Gross lending in October was 9 per cent higher than a year earlier, according to UK Finance's estimates.
It also estimated that 60 per cent of lending was provided by High Street banks.
UK Finance also revealed credit card spending increased in November, raising the annual growth in outstanding credit to 7.5 per cent.
Meanwhile business borrowing has continued at moderate levels through 2017, with the sectors of manufacturing, wholesale and retail business showing only modest annual growth.
Eric Leenders, managing director of commercial and personal finance at UK Finance, said: "Today’s data reflects a continuing trend that we have seen throughout 2017: ongoing activity in the mortgage market and a shift towards more flexible and affordable personal credit options.

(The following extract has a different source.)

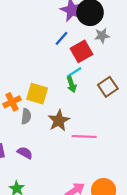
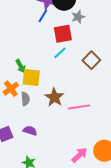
blue line: (61, 38) -> (43, 16), moved
red square: (82, 51) -> (63, 34), turned 30
green arrow: (71, 84) -> (21, 66), moved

"But there are signs of caution from the business community which could indicate that many firms are choosing to build up capital rather than borrowing to invest.
“Increasing numbers of first-time buyers, low interest rates and a competitive marketplace have helped build up mortgage activity through the year, with gross lending standing at nine per cent higher than at the same point in 2016.
"Credit card spending has continued to rise as more financial transactions are now carried out using cards, mirroring the declining use of loans and personal overdrafts.
“However, business borrowing has continued to moderate through 2017, with the major sectors of manufacturing, wholesale and retail business showing only modest annual growth, while construction and property-related sectors have contracted their bank borrowing over the year.”